What kind of AI training does the fund provide?

Training is localised and community-specific, covering everything from AI literacy basics to sector-specific applications. Content is developed by local organisations, not imported from Western platforms, to ensure relevance for each market and workforce.

Is 720,000 workers enough to close Asia's AI skills gap?

It is a meaningful start but nowhere close to sufficient. With hundreds of millions of workers across Asia-Pacific facing AI-driven job transformation, the fund's real value is in proving that localised, community-based training works at scale.

How can Asian businesses access AI training?

Small and medium enterprises in ASEAN can apply through the AIM ASEAN programme. Individual workers can access the AI Learning for the Future of Work content hub, which aggregates localised courses by market and language from multiple providers.

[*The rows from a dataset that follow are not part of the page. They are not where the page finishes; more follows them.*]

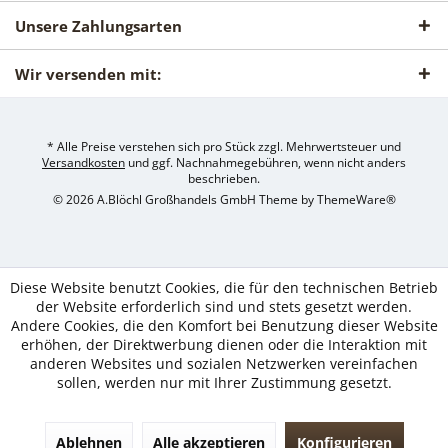
Unsere Zahlungsarten
Wir versenden mit:
* Alle Preise verstehen sich pro Stück zzgl. Mehrwertsteuer und
Versandkosten
und ggf. Nachnahmegebühren, wenn nicht anders
beschrieben.
© 2026 A.Blöchl Großhandels GmbH Theme by
ThemeWare®
Diese Website benutzt Cookies, die für den technischen Betrieb
der Website erforderlich sind und stets gesetzt werden.
Andere Cookies, die den Komfort bei Benutzung dieser Website
erhöhen, der Direktwerbung dienen oder die Interaktion mit
anderen Websites und sozialen Netzwerken vereinfachen
sollen, werden nur mit Ihrer Zustimmung gesetzt.
Ablehnen
Alle akzeptieren
Konfigurieren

The AIinASIA View: Training 720,000 workers is admirable, but we need to be honest about the arithmetic. Asia-Pacific has billions of workers, and the AI transformation is accelerating faster than any upskilling programme can move. The real lesson from the AI Opportunity Fund is methodological, not numerical: localised training works better than translated Western curricula. Every government in the region should be studying this model and scaling it with public funds. The alternative, a workforce caught between AI capabilities and human skills, is a recipe for inequality that will take decades to unwind.